## PROBLEM STATEMENT
Down to the last line, reproduce the data that follows, but skip the pictures.

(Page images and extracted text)
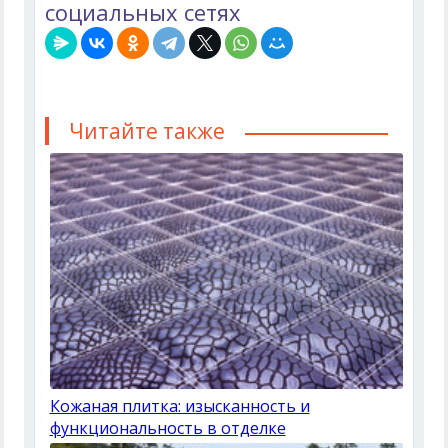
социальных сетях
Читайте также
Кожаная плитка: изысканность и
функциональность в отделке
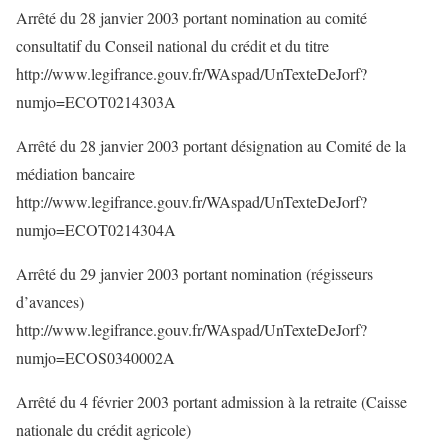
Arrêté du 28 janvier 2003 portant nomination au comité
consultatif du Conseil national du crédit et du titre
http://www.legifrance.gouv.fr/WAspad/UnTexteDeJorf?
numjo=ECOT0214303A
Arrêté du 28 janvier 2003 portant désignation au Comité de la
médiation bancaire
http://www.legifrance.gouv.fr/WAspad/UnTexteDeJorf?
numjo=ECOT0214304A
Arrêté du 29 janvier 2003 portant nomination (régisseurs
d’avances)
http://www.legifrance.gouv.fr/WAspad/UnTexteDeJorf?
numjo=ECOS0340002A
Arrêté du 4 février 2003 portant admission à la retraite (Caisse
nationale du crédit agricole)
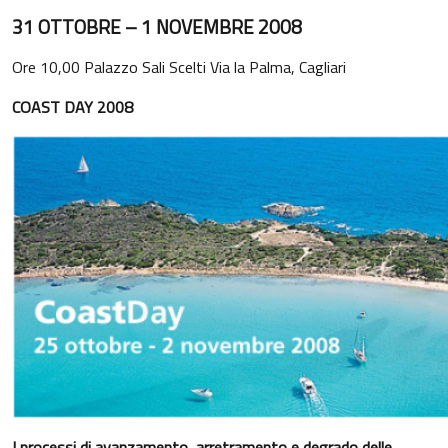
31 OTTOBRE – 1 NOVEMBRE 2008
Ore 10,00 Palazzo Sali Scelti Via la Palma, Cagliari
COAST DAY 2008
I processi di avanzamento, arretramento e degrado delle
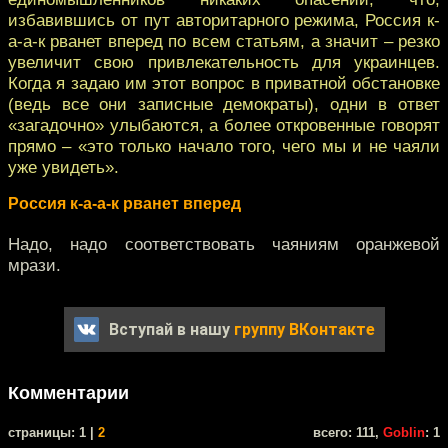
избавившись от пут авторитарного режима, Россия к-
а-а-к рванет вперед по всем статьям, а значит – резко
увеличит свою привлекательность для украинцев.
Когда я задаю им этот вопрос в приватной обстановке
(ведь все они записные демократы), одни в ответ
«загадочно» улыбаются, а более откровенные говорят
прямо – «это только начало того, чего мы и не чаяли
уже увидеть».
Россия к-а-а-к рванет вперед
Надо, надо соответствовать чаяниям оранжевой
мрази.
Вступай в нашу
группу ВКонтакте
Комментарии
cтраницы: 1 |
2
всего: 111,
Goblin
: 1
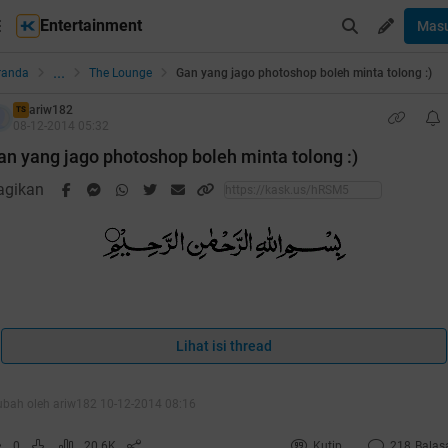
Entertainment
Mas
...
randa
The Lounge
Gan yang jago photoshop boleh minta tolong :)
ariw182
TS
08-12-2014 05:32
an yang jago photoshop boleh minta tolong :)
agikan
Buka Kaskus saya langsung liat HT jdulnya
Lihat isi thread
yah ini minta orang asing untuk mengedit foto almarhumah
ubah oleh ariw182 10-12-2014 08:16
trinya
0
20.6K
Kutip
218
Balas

## RESULT FOR THIS EXERCISE
социальных сетях
Читайте также
Кожаная плитка: изысканность и
функциональность в отделке
Arrêté du 28 janvier 2003 portant nomination au comité
consultatif du Conseil national du crédit et du titre
http://www.legifrance.gouv.fr/WAspad/UnTexteDeJorf?
numjo=ECOT0214303A
Arrêté du 28 janvier 2003 portant désignation au Comité de la
médiation bancaire
http://www.legifrance.gouv.fr/WAspad/UnTexteDeJorf?
numjo=ECOT0214304A
Arrêté du 29 janvier 2003 portant nomination (régisseurs
d’avances)
http://www.legifrance.gouv.fr/WAspad/UnTexteDeJorf?
numjo=ECOS0340002A
Arrêté du 4 février 2003 portant admission à la retraite (Caisse
nationale du crédit agricole)
31 OTTOBRE – 1 NOVEMBRE 2008
Ore 10,00 Palazzo Sali Scelti Via la Palma, Cagliari
COAST DAY 2008
I processi di avanzamento, arretramento e degrado delle
избавившись от пут авторитарного режима, Россия к-
а-а-к рванет вперед по всем статьям, а значит – резко
увеличит свою привлекательность для украинцев.
Когда я задаю им этот вопрос в приватной обстановке
(ведь все они записные демократы), одни в ответ
«загадочно» улыбаются, а более откровенные говорят
прямо – «это только начало того, чего мы и не чаяли
уже увидеть».
Россия к-а-а-к рванет вперед
Надо, надо соответствовать чаяниям оранжевой
мрази.
Вступай в нашу
группу ВКонтакте
Комментарии
cтраницы: 1 |
2
всего: 111,
Goblin
: 1
Entertainment
Mas
...
randa
The Lounge
Gan yang jago photoshop boleh minta tolong :)
ariw182
TS
08-12-2014 05:32
an yang jago photoshop boleh minta tolong :)
agikan
Buka Kaskus saya langsung liat HT jdulnya
Lihat isi thread
yah ini minta orang asing untuk mengedit foto almarhumah
ubah oleh ariw182 10-12-2014 08:16
trinya
0
20.6K
Kutip
218
Balas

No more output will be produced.